Claro que en un límite de irracionalidad un individuo deja de ser responsable de sus actos y se convierte en un enfermo. En ese caso necesita ayuda. La víctima suele compartir un grado de responsabilidad que alimenta al opresor, aunque la responsabilidad del opresor está multiplicada por la cuota de poder que sustenta. El problema es cuando tenemos una sociedad compuesta de entes que cada vez se declaran menos responsables de sus actos. Otro síntoma de la Sociedad Autista. Dividuos o individuos que pretenden resolverlo todo pagándole a un tercero para que alimente una enfermedad cultural con un alivio a sus propias debilidades.

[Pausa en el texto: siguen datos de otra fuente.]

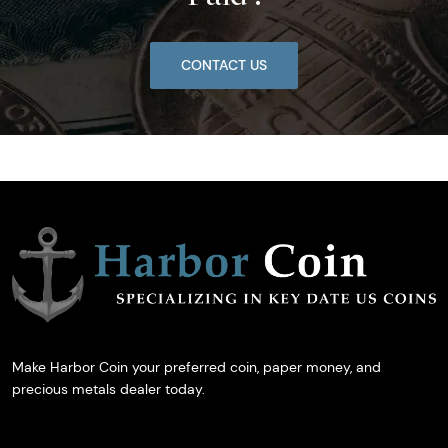
CONTACT US
Make Harbor Coin your preferred coin, paper money, and
precious metals dealer today.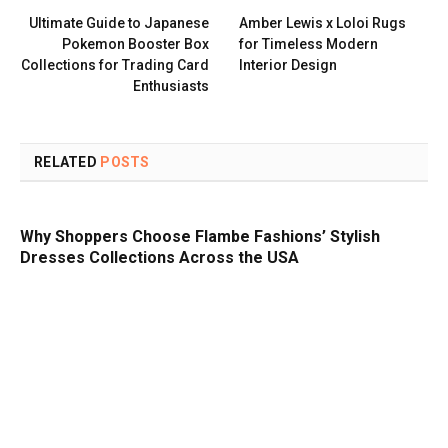
Ultimate Guide to Japanese
Amber Lewis x Loloi Rugs
Pokemon Booster Box
for Timeless Modern
Collections for Trading Card
Interior Design
Enthusiasts
RELATED
POSTS
Why Shoppers Choose Flambe Fashions’ Stylish
Dresses Collections Across the USA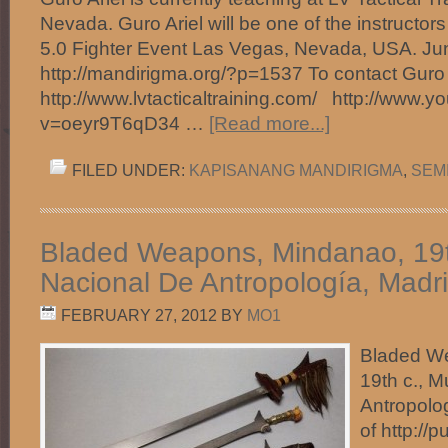
Nevada. Guro Ariel will be one of the instructor
5.0 Fighter Event Las Vegas, Nevada, USA. Jun
http://mandirigma.org/?p=1537 To contact Guro A
http://www.lvtacticaltraining.com/ http://www.
v=oeyr9T6qD34 …
[Read more...]
FILED UNDER:
KAPISANANG MANDIRIGMA
,
SEM
Bladed Weapons, Mindanao, 19t
Nacional De Antropología, Madri
FEBRUARY 27, 2012
BY
MO1
Bladed W
19th c., 
Antropolo
of http://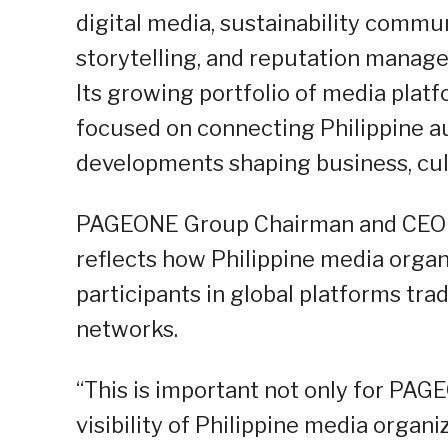
digital media, sustainability commun
storytelling, and reputation manag
Its growing portfolio of media plat
focused on connecting Philippine au
developments shaping business, cult
PAGEONE Group Chairman and CEO Ro
reflects how Philippine media orga
participants in global platforms tra
networks.
“This is important not only for PAG
visibility of Philippine media organiz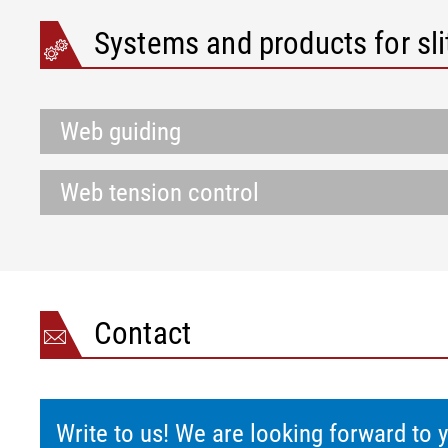
Systems and products for sli
Web guiding
Web tension control
Contact
Write to us! We are looking forward to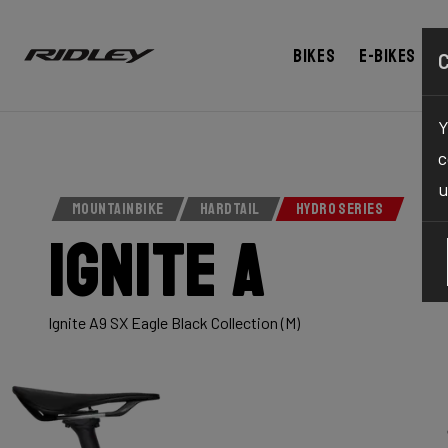
Bikes
E-bikes
Y
c
u
MOUNTAINBIKE
HARDTAIL
HYDRO SERIES
Ignite A
Ignite A9 SX Eagle Black Collection (M)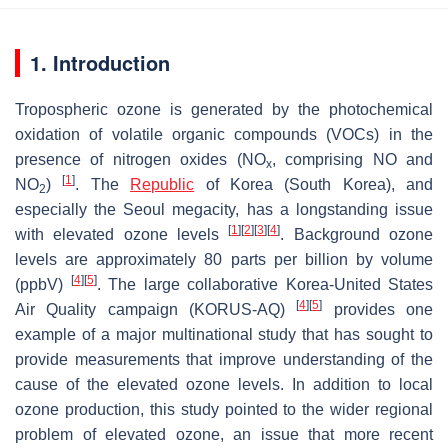
1. Introduction
Tropospheric ozone is generated by the photochemical
oxidation of volatile organic compounds (VOCs) in the
presence of nitrogen oxides (NO
, comprising NO and
x
[
1
]
NO
)
. The
Republic
of Korea (South Korea), and
2
especially the Seoul megacity, has a longstanding issue
[
1
]
[
2
]
[
3
]
[
4
]
with elevated ozone levels
. Background ozone
levels are approximately 80 parts per billion by volume
[
4
]
[
5
]
(ppbV)
. The large collaborative Korea-United States
[
4
]
[
5
]
Air Quality campaign (KORUS-AQ)
provides one
example of a major multinational study that has sought to
provide measurements that improve understanding of the
cause of the elevated ozone levels. In addition to local
ozone production, this study pointed to the wider regional
problem of elevated ozone, an issue that more recent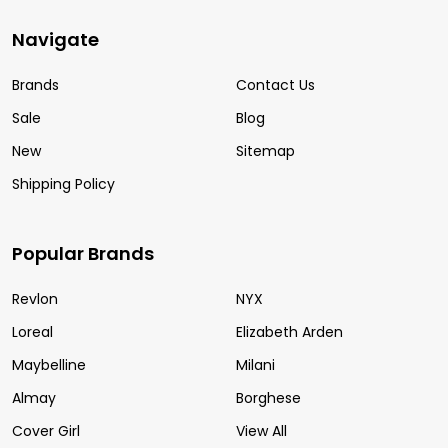
Navigate
Brands
Contact Us
Sale
Blog
New
Sitemap
Shipping Policy
Popular Brands
Revlon
NYX
Loreal
Elizabeth Arden
Maybelline
Milani
Almay
Borghese
Cover Girl
View All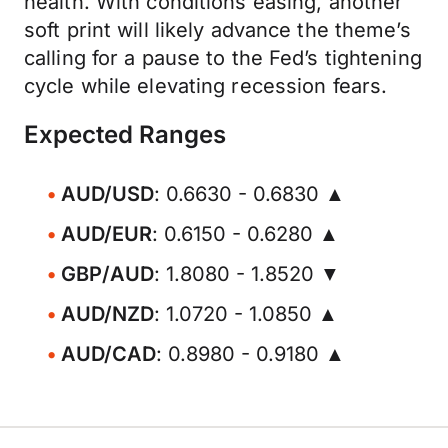
health. With conditions easing, another
soft print will likely advance the theme’s
calling for a pause to the Fed’s tightening
cycle while elevating recession fears.
Expected Ranges
AUD/USD
: 0.6630 - 0.6830 ▲
AUD/EUR
: 0.6150 - 0.6280 ▲
GBP/AUD
: 1.8080 - 1.8520 ▼
AUD/NZD
: 1.0720 - 1.0850 ▲
AUD/CAD
: 0.8980 - 0.9180 ▲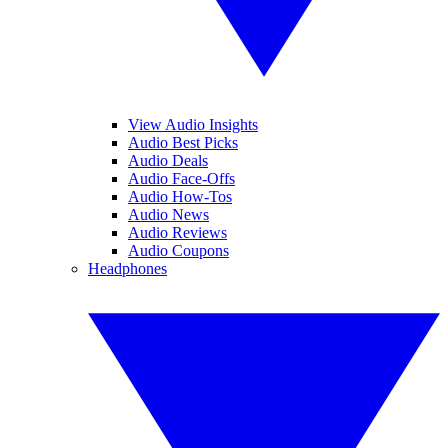
View Audio Insights
Audio Best Picks
Audio Deals
Audio Face-Offs
Audio How-Tos
Audio News
Audio Reviews
Audio Coupons
Headphones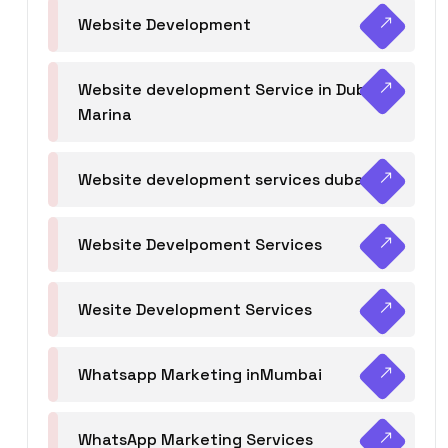
Website Development
Website development Service in Dubai
Marina
Website development services dubai
Website Develpoment Services
Wesite Development Services
Whatsapp Marketing inMumbai
WhatsApp Marketing Services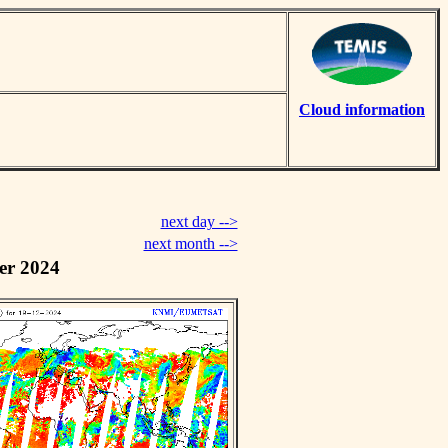
Cloud information
next day -->
next month -->
er 2024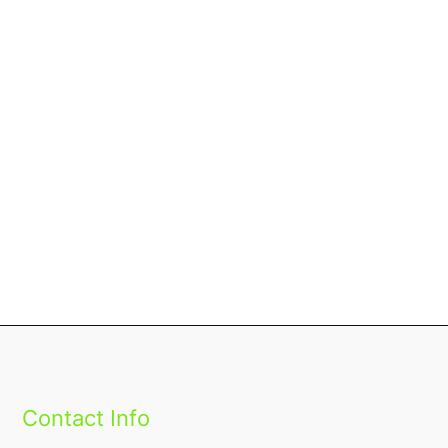
Contact Info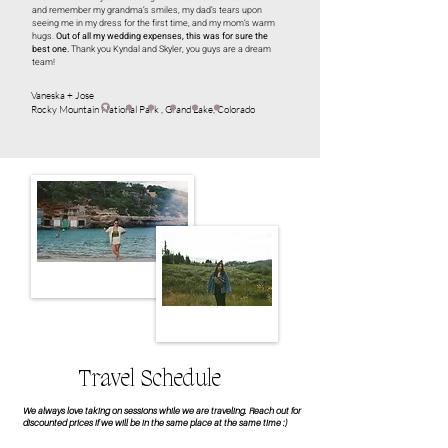
and remember my grandma’s smiles, my dad’s tears upon
seeing me in my dress for the first time, and my mom’s warm
hugs.
Out of all my wedding expenses, this was for sure the
best one.
Thank you Kyndal and Skyler, you guys are a dream
team!
Vaneska + Jose
Rocky Mountain National Park , Grand Lake, Colorado
Travel Schedule
We always love taking on sessions while we are traveling. Reach out for
discounted prices if we will be in the same place at the same time :)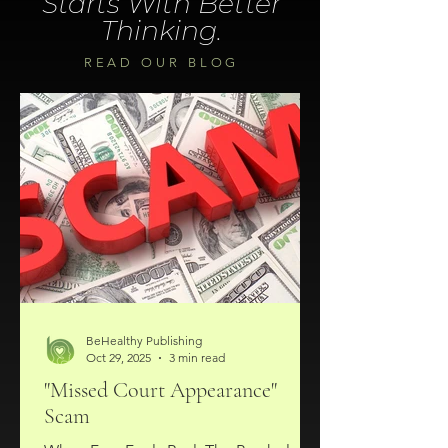
Starts With Better
Thinking.
READ OUR BLOG
BeHealthy Publishing
Oct 29, 2025
3 min read
"Missed Court Appearance"
Scam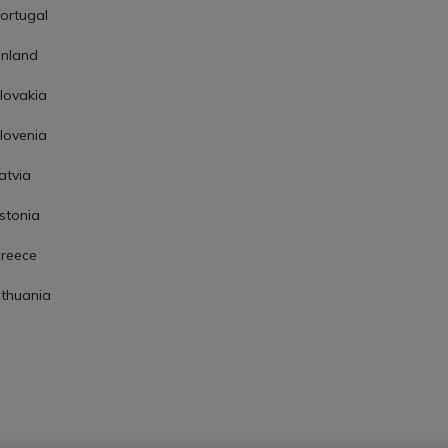
ortugal
inland
lovakia
lovenia
atvia
stonia
reece
ithuania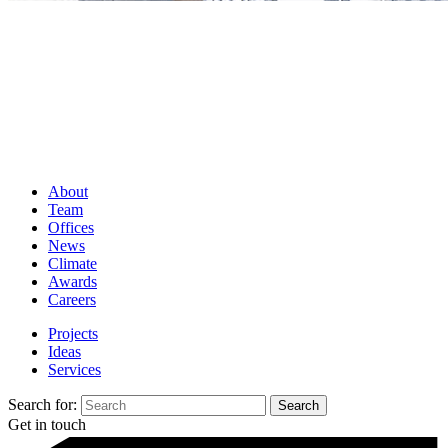
About
Team
Offices
News
Climate
Awards
Careers
Projects
Ideas
Services
Search for:
Get in touch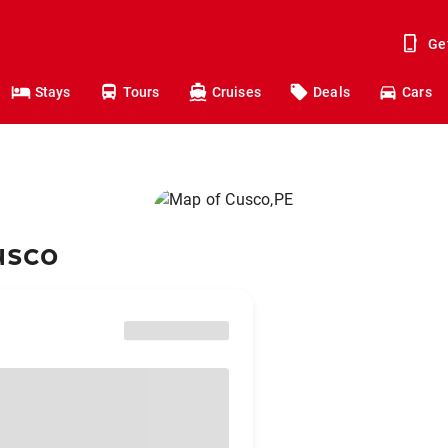
Ge
Stays
Tours
Cruises
Deals
Cars
usco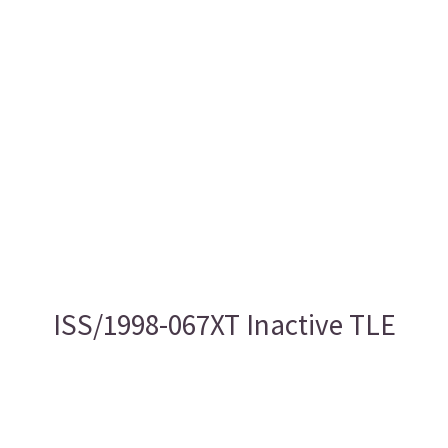
ISS/1998-067XT Inactive TLE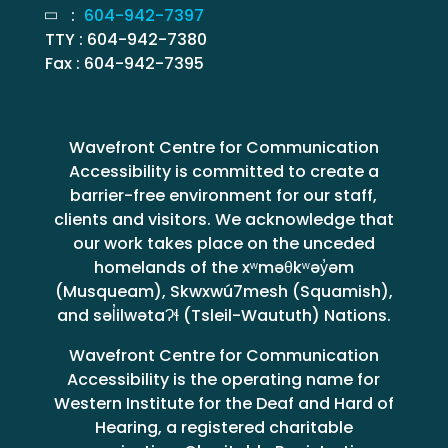
:
604-942-7397
TTY : 604-942-7380
Fax : 604-942-7395
Wavefront Centre for Communication
Accessibility is committed to create a
barrier-free environment for our staff,
clients and visitors. We acknowledge that
our work takes place on the unceded
homelands of the xʷməθkʷəy̓əm
(Musqueam), Skwxwú7mesh (Squamish),
and səl̓ilwətaɁɬ (Tsleil-Waututh) Nations.
Wavefront Centre for Communication
Accessibility is the operating name for
Western Institute for the Deaf and Hard of
Hearing, a registered charitable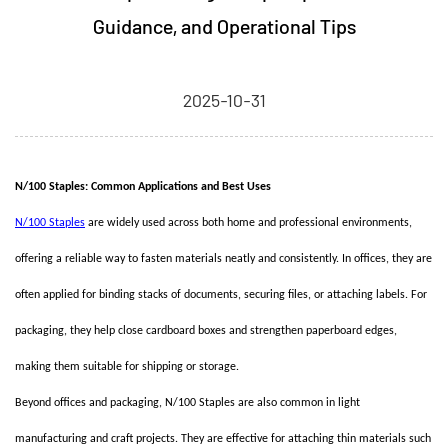
Guidance, and Operational Tips
2025-10-31
N/100 Staples: Common Applications and Best Uses
N/100 Staples
are widely used across both home and professional environments,
offering a reliable way to fasten materials neatly and consistently. In offices, they are
often applied for binding stacks of documents, securing files, or attaching labels. For
packaging, they help close cardboard boxes and strengthen paperboard edges,
making them suitable for shipping or storage.
Beyond offices and packaging, N/100 Staples are also common in light
manufacturing and craft projects. They are effective for attaching thin materials such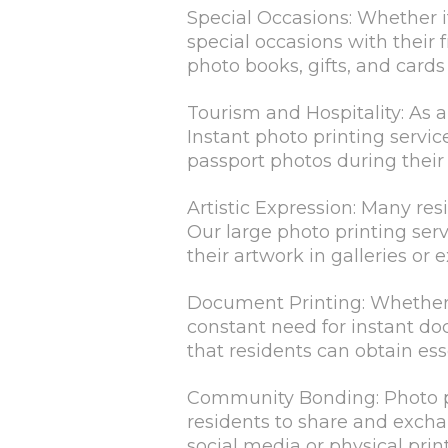
Special Occasions: Whether i
special occasions with their 
photo books, gifts, and card
Tourism and Hospitality: As a
Instant photo printing servic
passport photos during their 
Artistic Expression: Many re
Our large photo printing ser
their artwork in galleries or e
Document Printing: Whether it'
constant need for instant do
that residents can obtain es
Community Bonding: Photo pr
residents to share and excha
social media or physical prin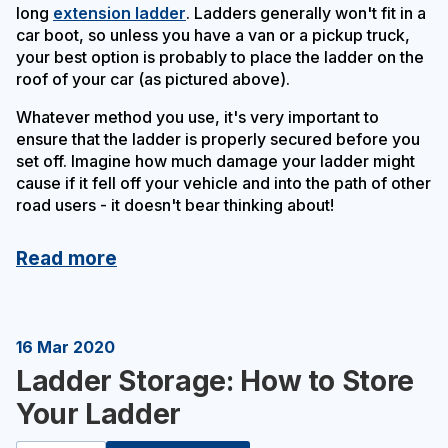
long
extension ladder
. Ladders generally won't fit in a
car boot, so unless you have a van or a pickup truck,
your best option is probably to place the ladder on the
roof of your car (as pictured above).
Whatever method you use, it's very important to
ensure that the ladder is properly secured before you
set off. Imagine how much damage your ladder might
cause if it fell off your vehicle and into the path of other
road users - it doesn't bear thinking about!
Read more
16 Mar 2020
Ladder Storage: How to Store
Your Ladder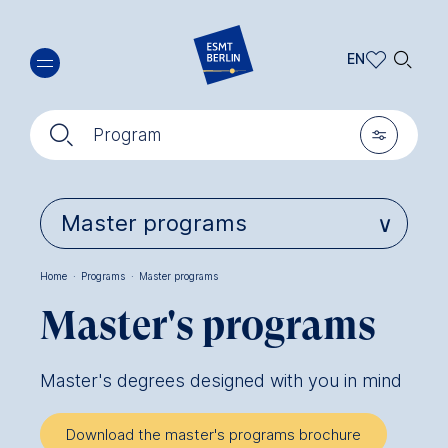
Skip
🔍︎
to
EN
main
EN
content
🔍︎
🎚︎
DE
Program
Home
·
Programs
·
Master programs
Breadcrumb
Master's programs
Master's degrees designed with you in mind
Download the master's programs brochure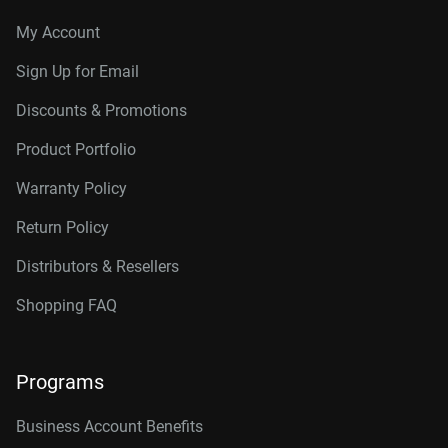
My Account
Sign Up for Email
Discounts & Promotions
Product Portfolio
Warranty Policy
Return Policy
Distributors & Resellers
Shopping FAQ
Programs
Business Account Benefits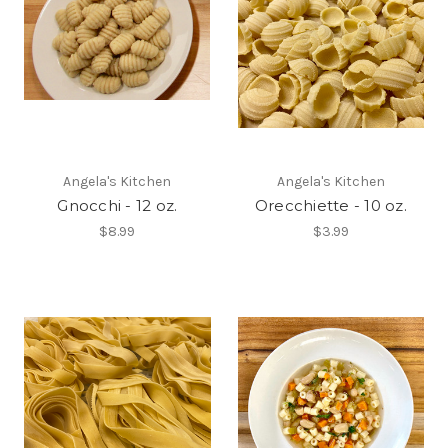
Angela's Kitchen
Angela's Kitchen
Gnocchi - 12 oz.
Orecchiette - 10 oz.
$8.99
$3.99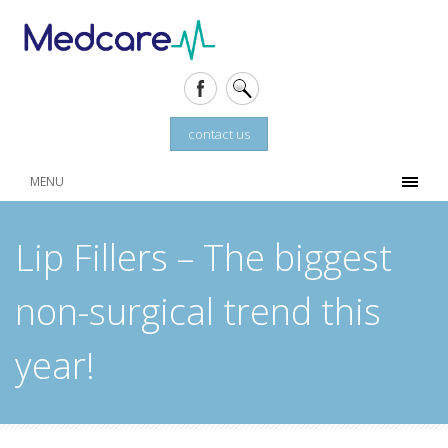
contact us
MENU
Lip Fillers – The biggest
non-surgical trend this
year!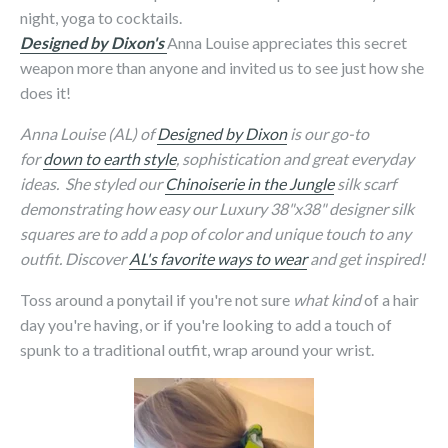
night, yoga to cocktails.
Designed by Dixon's
Anna Louise appreciates this secret
weapon more than anyone and invited us to see just how she
does it!
Anna Louise (AL) of
Designed by Dixon
is our go-to
for
down to earth style
, sophistication and great everyday
ideas. She styled our
Chinoiserie in the Jungle
silk scarf
demonstrating how easy our Luxury 38"x38" designer silk
squares are to add a pop of color and unique touch to any
outfit. Discover
AL's favorite ways to wear
and get inspired!
Toss around a ponytail if you're not sure
what kind
of a hair
day you're having, or if you're looking to add a touch of
spunk to a traditional outfit, wrap around your wrist.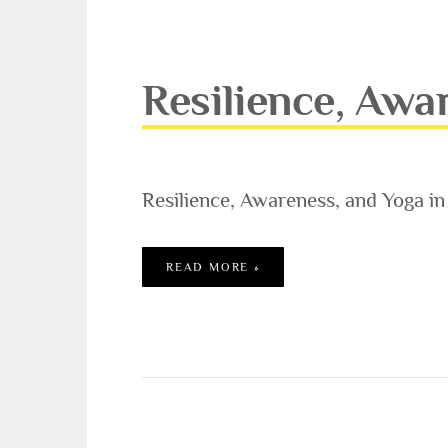
Resilience, Awa
Resilience, Awareness, and Yoga i
RESILIENCE, AWARENESS, 
READ MORE »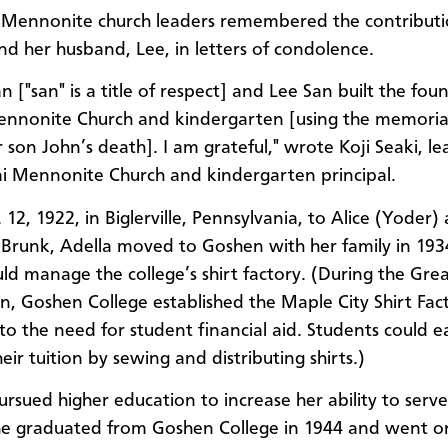
Mennonite church leaders remembered the contributi
d her husband, Lee, in letters of condolence.
n ["san" is a title of respect] and Lee San built the fou
nnonite Church and kindergarten [using the memoria
 son John’s death]. I am grateful," wrote Koji Seaki, le
i Mennonite Church and kindergarten principal.
12, 1922, in Biglerville, Pennsylvania, to Alice (Yoder)
 Brunk, Adella moved to Goshen with her family in 193
uld manage the college’s shirt factory. (During the Gre
n, Goshen College established the Maple City Shirt Fact
to the need for student financial aid. Students could e
ir tuition by sewing and distributing shirts.)
rsued higher education to increase her ability to ser
he graduated from Goshen College in 1944 and went o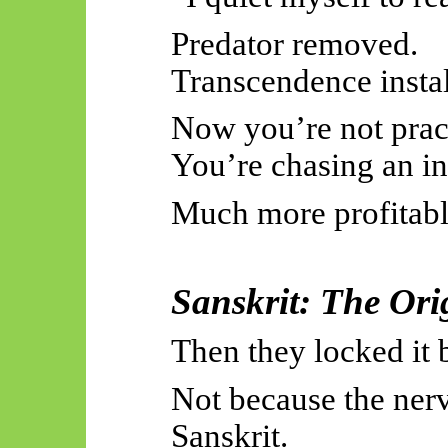
Predator removed.
Transcendence instal
Now you’re not pract
You’re chasing an in
Much more profitabl
Sanskrit: The Ori
Then they locked it 
Not because the ner
Sanskrit.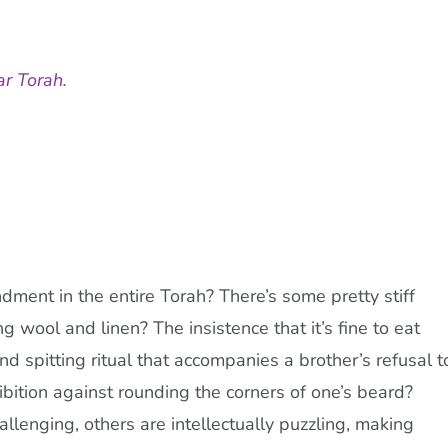
ar Torah.
ment in the entire Torah? There’s some pretty stiff
ng wool and linen? The insistence that it’s fine to eat
 spitting ritual that accompanies a brother’s refusal t
bition against rounding the corners of one’s beard?
enging, others are intellectually puzzling, making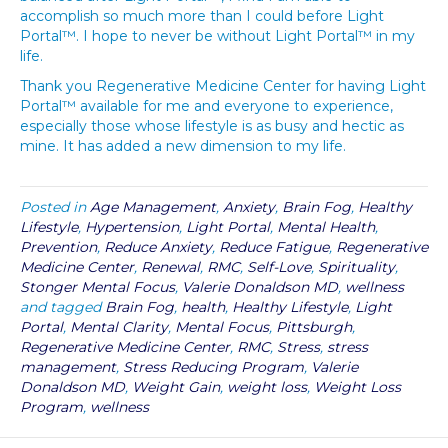
accomplish so much more than I could before Light
Portal™. I hope to never be without Light Portal™ in my
life.
Thank you Regenerative Medicine Center for having Light
Portal™ available for me and everyone to experience,
especially those whose lifestyle is as busy and hectic as
mine. It has added a new dimension to my life.
Posted in
Age Management
,
Anxiety
,
Brain Fog
,
Healthy
Lifestyle
,
Hypertension
,
Light Portal
,
Mental Health
,
Prevention
,
Reduce Anxiety
,
Reduce Fatigue
,
Regenerative
Medicine Center
,
Renewal
,
RMC
,
Self-Love
,
Spirituality
,
Stonger Mental Focus
,
Valerie Donaldson MD
,
wellness
and tagged
Brain Fog
,
health
,
Healthy Lifestyle
,
Light
Portal
,
Mental Clarity
,
Mental Focus
,
Pittsburgh
,
Regenerative Medicine Center
,
RMC
,
Stress
,
stress
management
,
Stress Reducing Program
,
Valerie
Donaldson MD
,
Weight Gain
,
weight loss
,
Weight Loss
Program
,
wellness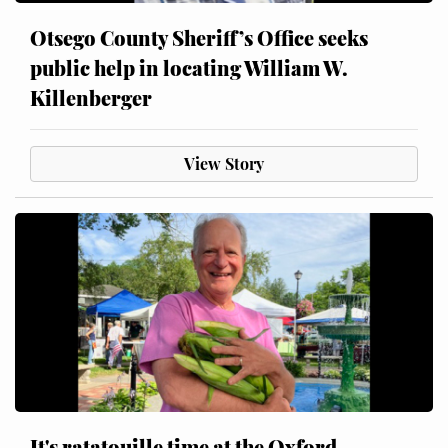
Otsego County Sheriff’s Office seeks
public help in locating William W.
Killenberger
View Story
It's ratatouille time at the Oxford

Paradójicamente, las nuestras son sociedades que se vanaglorian de altos estándares de libertad. Pero una sociedad que niegue o subestime el valor de la voluntad del individuo también está enferma. Como decía el indio M. N. Roy (Radical Humanism, 1952), con un tono existencialista, sólo la libertad individual es real (“freedom is real only as individual freedom”). No hay plena liberación individual sin la progresiva liberación social, pero el objetivo de la sociedad y de su liberación sigue siendo la libertad de conciencia del individuo. Los humanistas no apostamos por la liberación budista o la del ermitaño, porque esa pretendida pureza del alma está sucia de egoísmo. Pero entre otras piedras que habrá que remover en el camino de la liberación social e individual, están las superticiones modernas que renuevan el disciplinamiento de los individuos según opresivos clichés socialmente consagrados por la pereza intelectual. Es decir, dejar de movernos como obedientes rebaños. La sociedad de consumo le vende la idea de la libertad a cada oveja al mismo tiempo que no cree en ella. Como decía un personaje de Juan Goitisolo (Makbara, 1980), avanzando un slogan publicitario: “Confiar su poder de decisión en nuestras propias manos será siempre la forma más segura de decidir por usted mismo”.